American Shaolin
Categories: Travel , Nonfiction
As a Kansas high school student, Matthew Polly used to make lists of all the things that were wrong with him. “Ignorant” topped the list, and after he took care of that by getting himself into Princeton, he decided to work on the “cowardly” and “spiritually confused” items.
His plan for that? Leave college and travel to China, where he would find the legendary Shaolin Temple and study at the feet of the fabled Buddhist kung fu masters he knew from his religious studies readings, Chinese language classes, and countless martial arts movies.
With considerable charm and self-deprecation, this gawky, geeky laowai (white foreigner) takes us along on that surprising journey in American Shaolin : Flying Kicks, Buddhist Monks, and the Legend of Iron Crotch: An Odyssey in the New China.
This was in the early 1990s, not long after Tiananmen Square, when most Americans would not have wanted to make such a trip. Yet our self-confessed young coward managed to travel solo to rural China, find the temple, and persuade the monks to take him on for two years. Both his ability to speak Chinese and his American dollars helped.
Polly introduces us to his instructors, young and old, and describes life in the temple and its surrounding village. Along the way, he introduces us to Chinese culture, from traditional courtesies to Maoist dating laws to drinking games.

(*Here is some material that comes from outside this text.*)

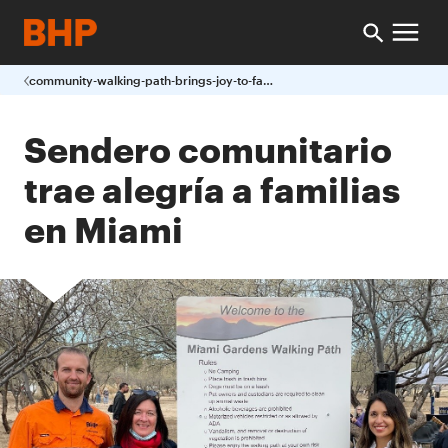
community-walking-path-brings-joy-to-families-in-miami
Sendero comunitario
trae alegría a familias
en Miami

And just as he gradually becomes more comfortable in this very different society, he gradually becomes more adept at one of the temple’s martial arts disciplines, to the point where he takes part in an international competition.

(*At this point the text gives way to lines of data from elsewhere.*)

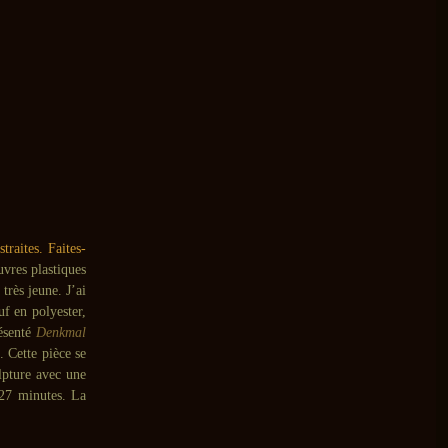
raites. Faites-
vres plastiques
très jeune. J’ai
uf en polyester,
résenté
Denkmal
 Cette pièce se
lpture avec une
 27 minutes. La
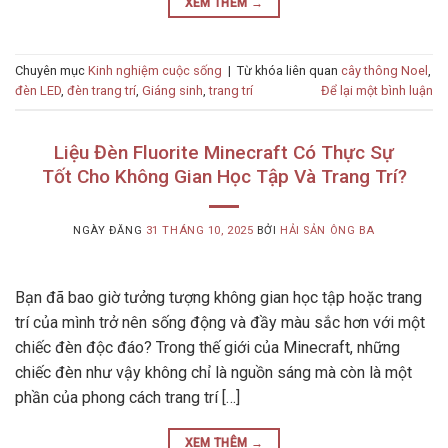
XEM THÊM
→
Chuyên mục
Kinh nghiệm cuộc sống
|
Từ khóa liên quan
cây thông Noel
,
đèn LED
,
đèn trang trí
,
Giáng sinh
,
trang trí
Để lại một bình luận
Liệu Đèn Fluorite Minecraft Có Thực Sự
Tốt Cho Không Gian Học Tập Và Trang Trí?
NGÀY ĐĂNG
31 THÁNG 10, 2025
BỞI
HẢI SẢN ÔNG BA
Bạn đã bao giờ tưởng tượng không gian học tập hoặc trang
trí của mình trở nên sống động và đầy màu sắc hơn với một
chiếc đèn độc đáo? Trong thế giới của Minecraft, những
chiếc đèn như vậy không chỉ là nguồn sáng mà còn là một
phần của phong cách trang trí […]
XEM THÊM
→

The story is often very funny, and always interesting. Polly does skirt some issues—he gives us some clues about his motivations for becoming a martial arts master and talks about the rage he learns to release in his fights, but probably isn’t really as disingenuous as he seems. The religious part of his quest gets short shift, and for non-martial-artists, the fight scenes may be a bit obscure.
Still, it’s an absolutely fascinating journey, and it’s amusing to meet a young man who actually did what so many American boys have dreamed of doing.